WHAT THE EXERCISE ASKS -
In the entries below, find every line with the string "świadczenia" and copy it.

********

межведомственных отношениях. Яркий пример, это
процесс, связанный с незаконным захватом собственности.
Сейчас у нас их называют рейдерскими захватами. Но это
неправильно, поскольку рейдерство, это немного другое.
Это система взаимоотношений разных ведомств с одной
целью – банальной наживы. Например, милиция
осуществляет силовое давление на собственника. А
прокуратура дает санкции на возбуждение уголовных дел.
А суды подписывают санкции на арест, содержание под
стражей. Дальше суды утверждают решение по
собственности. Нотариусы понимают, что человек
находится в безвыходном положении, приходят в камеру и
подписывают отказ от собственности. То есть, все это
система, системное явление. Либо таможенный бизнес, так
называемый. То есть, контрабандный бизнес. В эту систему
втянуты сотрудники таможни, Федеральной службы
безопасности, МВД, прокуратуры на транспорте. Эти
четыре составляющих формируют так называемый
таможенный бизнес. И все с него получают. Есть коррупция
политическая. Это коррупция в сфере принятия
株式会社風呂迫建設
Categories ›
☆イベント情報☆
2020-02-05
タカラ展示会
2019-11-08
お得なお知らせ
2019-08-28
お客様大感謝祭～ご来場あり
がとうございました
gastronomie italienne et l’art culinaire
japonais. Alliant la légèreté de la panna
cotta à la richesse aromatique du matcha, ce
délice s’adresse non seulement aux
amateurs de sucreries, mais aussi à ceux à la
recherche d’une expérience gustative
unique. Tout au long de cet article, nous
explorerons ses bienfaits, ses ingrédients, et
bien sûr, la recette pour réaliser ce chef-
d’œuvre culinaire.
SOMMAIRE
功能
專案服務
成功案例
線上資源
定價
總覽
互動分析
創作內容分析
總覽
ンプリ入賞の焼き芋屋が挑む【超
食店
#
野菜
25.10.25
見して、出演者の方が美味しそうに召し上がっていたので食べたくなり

********

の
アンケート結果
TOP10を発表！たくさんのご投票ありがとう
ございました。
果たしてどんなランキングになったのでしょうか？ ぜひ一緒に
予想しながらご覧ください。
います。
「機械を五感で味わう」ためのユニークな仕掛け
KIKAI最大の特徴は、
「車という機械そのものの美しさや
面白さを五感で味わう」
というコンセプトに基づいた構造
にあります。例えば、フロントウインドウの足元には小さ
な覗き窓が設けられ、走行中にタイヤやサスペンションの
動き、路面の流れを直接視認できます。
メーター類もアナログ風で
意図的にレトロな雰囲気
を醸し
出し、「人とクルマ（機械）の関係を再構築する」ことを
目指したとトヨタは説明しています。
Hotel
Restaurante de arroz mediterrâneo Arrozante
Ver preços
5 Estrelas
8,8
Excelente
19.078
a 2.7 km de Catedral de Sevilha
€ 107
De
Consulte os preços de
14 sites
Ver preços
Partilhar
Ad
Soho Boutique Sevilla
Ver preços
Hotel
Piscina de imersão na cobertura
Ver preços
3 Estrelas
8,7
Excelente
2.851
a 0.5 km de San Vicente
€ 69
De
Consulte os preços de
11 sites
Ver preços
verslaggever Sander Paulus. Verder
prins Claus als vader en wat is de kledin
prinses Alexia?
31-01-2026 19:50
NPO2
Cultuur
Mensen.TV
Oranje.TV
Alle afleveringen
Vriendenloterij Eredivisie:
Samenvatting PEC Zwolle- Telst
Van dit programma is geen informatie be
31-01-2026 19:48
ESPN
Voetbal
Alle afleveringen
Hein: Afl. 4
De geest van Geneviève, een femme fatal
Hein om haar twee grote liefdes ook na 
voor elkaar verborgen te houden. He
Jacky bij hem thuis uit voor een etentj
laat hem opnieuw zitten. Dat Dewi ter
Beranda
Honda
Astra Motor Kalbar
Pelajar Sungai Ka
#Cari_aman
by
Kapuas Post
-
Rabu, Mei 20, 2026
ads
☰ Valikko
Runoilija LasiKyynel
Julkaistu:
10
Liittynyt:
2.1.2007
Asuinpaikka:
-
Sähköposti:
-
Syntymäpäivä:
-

********

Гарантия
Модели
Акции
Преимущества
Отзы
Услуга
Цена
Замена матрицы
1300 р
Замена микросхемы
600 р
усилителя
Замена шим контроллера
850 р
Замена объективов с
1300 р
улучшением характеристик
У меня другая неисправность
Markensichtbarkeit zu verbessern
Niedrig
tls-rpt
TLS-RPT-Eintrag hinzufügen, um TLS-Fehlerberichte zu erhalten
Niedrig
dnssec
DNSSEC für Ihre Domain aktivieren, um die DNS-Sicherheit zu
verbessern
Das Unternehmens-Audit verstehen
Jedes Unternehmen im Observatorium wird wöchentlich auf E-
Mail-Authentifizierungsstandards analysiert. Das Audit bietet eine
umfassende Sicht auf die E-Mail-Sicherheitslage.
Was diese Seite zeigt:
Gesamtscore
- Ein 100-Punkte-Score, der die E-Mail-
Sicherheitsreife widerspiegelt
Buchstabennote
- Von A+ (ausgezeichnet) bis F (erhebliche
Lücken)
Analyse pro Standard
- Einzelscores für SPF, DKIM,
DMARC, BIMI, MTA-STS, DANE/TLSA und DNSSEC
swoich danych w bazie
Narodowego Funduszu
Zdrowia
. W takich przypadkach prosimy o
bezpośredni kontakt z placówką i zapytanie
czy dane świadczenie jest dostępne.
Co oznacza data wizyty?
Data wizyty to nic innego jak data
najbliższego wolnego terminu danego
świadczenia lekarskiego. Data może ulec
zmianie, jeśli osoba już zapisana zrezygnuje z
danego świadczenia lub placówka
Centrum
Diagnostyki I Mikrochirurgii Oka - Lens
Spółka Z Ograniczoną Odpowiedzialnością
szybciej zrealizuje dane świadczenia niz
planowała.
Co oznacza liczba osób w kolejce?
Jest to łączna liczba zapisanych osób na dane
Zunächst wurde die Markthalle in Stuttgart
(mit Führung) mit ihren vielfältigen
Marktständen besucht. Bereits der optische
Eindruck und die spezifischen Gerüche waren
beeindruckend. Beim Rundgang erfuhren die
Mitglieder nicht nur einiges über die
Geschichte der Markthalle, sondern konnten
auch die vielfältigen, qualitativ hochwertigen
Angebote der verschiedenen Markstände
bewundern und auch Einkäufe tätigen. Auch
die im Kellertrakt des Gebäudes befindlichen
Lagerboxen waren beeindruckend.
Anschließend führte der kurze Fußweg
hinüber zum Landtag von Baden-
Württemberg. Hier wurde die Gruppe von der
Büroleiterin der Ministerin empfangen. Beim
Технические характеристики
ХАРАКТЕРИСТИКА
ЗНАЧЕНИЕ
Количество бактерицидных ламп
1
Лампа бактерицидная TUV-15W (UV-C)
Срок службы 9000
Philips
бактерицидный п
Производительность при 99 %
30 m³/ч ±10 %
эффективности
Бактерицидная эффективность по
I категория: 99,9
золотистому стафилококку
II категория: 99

********

EXERCISE RESULT -
świadczenia lekarskiego. Data może ulec
danego świadczenia lub placówka
szybciej zrealizuje dane świadczenia niz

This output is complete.